Your copy should match the entries exactly, with the pictures left out.
━━━━━ Data for analysis
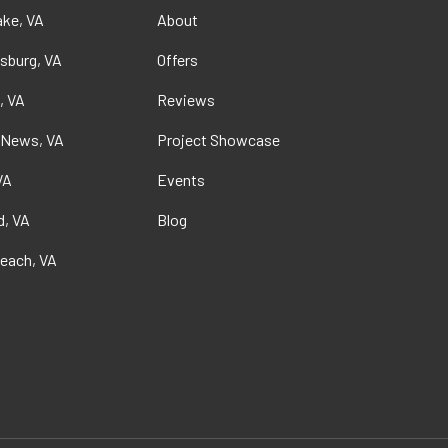
ke, VA
About
sburg, VA
Offers
, VA
Reviews
 News, VA
Project Showcase
VA
Events
, VA
Blog
Beach, VA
━━━━━━━━━━
**Worked solution**
ke, VA
About
sburg, VA
Offers
, VA
Reviews
 News, VA
Project Showcase
VA
Events
, VA
Blog
Beach, VA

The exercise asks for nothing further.